Linda Lewis Griffith

For SLO retiree, husband’s hand surgeries offer reminder to practice ‘spousal patience’

Retired San Luis Obispo therapist Linda Lewis Griffith, left, poses for a picture with her husband, who underwent hand surgery.
Retired San Luis Obispo therapist Linda Lewis Griffith, left, poses for a picture with her husband, who underwent hand surgery.

Much of my past three months has been spent assisting my husband through two relatively minor hand surgeries.

His prognosis is excellent and he’s uber appreciative of my efforts on his behalf.

Still, the experience has provided me with lots of opportunities to practice spousal patience.

Spousal patience is the presence of personal calm in the face of irritating relational circumstances — like being pleasant when your mate’s being overly dramatic, or quietly listening to a story you’ve heard at least 10,000 times.

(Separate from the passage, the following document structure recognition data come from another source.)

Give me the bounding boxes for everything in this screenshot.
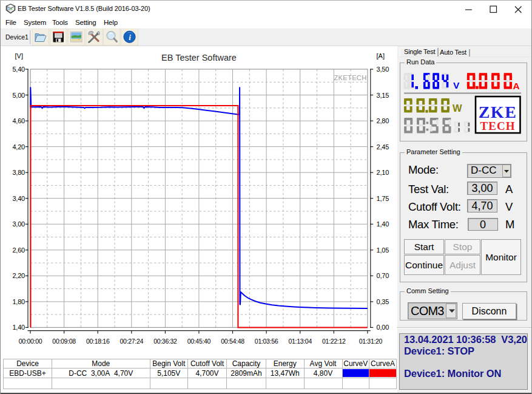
svg-text:00:00:00: 00:00:00 [19,338,42,345]
svg-text:2,20: 2,20 [12,272,25,279]
svg-text:2,80: 2,80 [377,117,389,124]
svg-text:5,40: 5,40 [12,66,25,73]
svg-text:1,40: 1,40 [12,324,25,331]
svg-text:3,40: 3,40 [12,195,25,202]
svg-text:1,40: 1,40 [377,220,389,228]
svg-text:0,00: 0,00 [377,324,389,331]
svg-text:00:18:16: 00:18:16 [86,338,110,345]
svg-text:1,05: 1,05 [377,246,389,254]
svg-text:EB Tester Software: EB Tester Software [161,53,237,63]
svg-text:3,80: 3,80 [12,169,25,176]
svg-text:[A]: [A] [377,52,385,59]
svg-text:TECH: TECH [480,120,516,132]
svg-text:3,15: 3,15 [377,92,389,99]
svg-text:3,00: 3,00 [12,220,25,228]
svg-text:4,20: 4,20 [12,143,25,151]
svg-text:01:31:20: 01:31:20 [359,338,383,345]
svg-text:2,10: 2,10 [377,169,389,176]
svg-text:i: i [129,33,131,42]
svg-text:01:22:12: 01:22:12 [322,338,346,345]
svg-text:01:03:56: 01:03:56 [255,338,278,345]
svg-text:00:27:24: 00:27:24 [120,338,144,345]
svg-text:ZKETECH: ZKETECH [334,74,366,81]
svg-text:0,35: 0,35 [377,298,389,305]
svg-text:3,50: 3,50 [377,66,389,73]
svg-text:0,70: 0,70 [377,272,389,279]
svg-text:00:36:32: 00:36:32 [153,338,177,345]
svg-text:2,60: 2,60 [12,246,25,254]
svg-text:4,60: 4,60 [12,117,25,124]
svg-text:00:45:40: 00:45:40 [187,338,211,345]
svg-text:01:13:04: 01:13:04 [288,338,312,345]
svg-text:ZKE: ZKE [479,103,517,121]
svg-text:2,45: 2,45 [377,143,389,151]
svg-text:[V]: [V] [15,52,23,59]
svg-text:1,80: 1,80 [12,298,25,305]
svg-text:5,00: 5,00 [12,92,25,99]
svg-text:00:54:48: 00:54:48 [221,338,244,345]
svg-text:00:09:08: 00:09:08 [52,338,76,345]
svg-text:A: A [513,81,520,91]
svg-text:W: W [453,103,462,114]
svg-text:V: V [453,80,460,90]
svg-text:1,75: 1,75 [377,195,389,202]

The opposite state is spousal impatience, a form of low-grade anger usually directed at an identifiable source.

For instance, you’re agitated because your wife repeatedly asks for assistance to do activities that she’s capable of performing on her own.

Spousal impatience is a three-part process. It begins with an unhappy thought — “My husband is whining” — that leads to muscular tension.

That tension then gets expressed as a snappish retort: “Quit complaining!”

The whole transaction can happen in a blink and frequently takes place off the radar of our awareness.

The result is hurt feelings on both sides of the marital equation.

You feel bad for losing your temper. Your mate feels demeaned by your words and expression.

Your relationship is forced to retreat to its proverbial corner to lick its wounds. Or the incident escalates into an unpleasant row.

It’s easy to see why this pattern happens in marriages and other long-term relationships.

Due to partners’ close and extended proximity, and the many issues we’re forced to navigate and resolve as couples, we’re constantly bombarded with frustrations large and small.

The situation intensifies when one member is ill or requires care, and continues to worsen as the severity and length of time of the illness increase.

That’s why I choose to practice spousal patience whenever possible — especially when tensions are already taut due to surgeries.

How do I make it happen? I start by creating calm. I clear my calendar of as many potential stressors as possible in order to devote attention where it’s needed most — to my ailing hubby’s well-being.

Next, I direct my thoughts toward positive topics.

Now is not the time to ruminate over our past disagreements, grouse about a difficult neighbor or rail about rising gas prices. Those thoughts undermine the Zen-like mindset I want to foster.

Instead, I reflect on all my blessings: My husband will recover. We have a lovely home. Our family is safe and well.

If Hubby says something irritating, I try not to take the bait. I know I have control over my reactions. Instead of being snarky I can take a deep breath, smile and not respond.

Finally, I practice oodles of self-care. I take frequent walks with friends, share frustrations with trusting ears, pick green beans in my garden and engross myself in delicious books.

Of course, I’m far from perfect. There are times when patience eludes me, when I long for a condo in Cabo with room service and pampering of my own.

Sometimes I simply need to level with my mate: “What you’re doing is not okay. Please don’t do that again.”

But then I come back to reality. This is exactly where I find myself now.

Things could be horrifically more serious. So, I’ll practice spousal patience as best I can.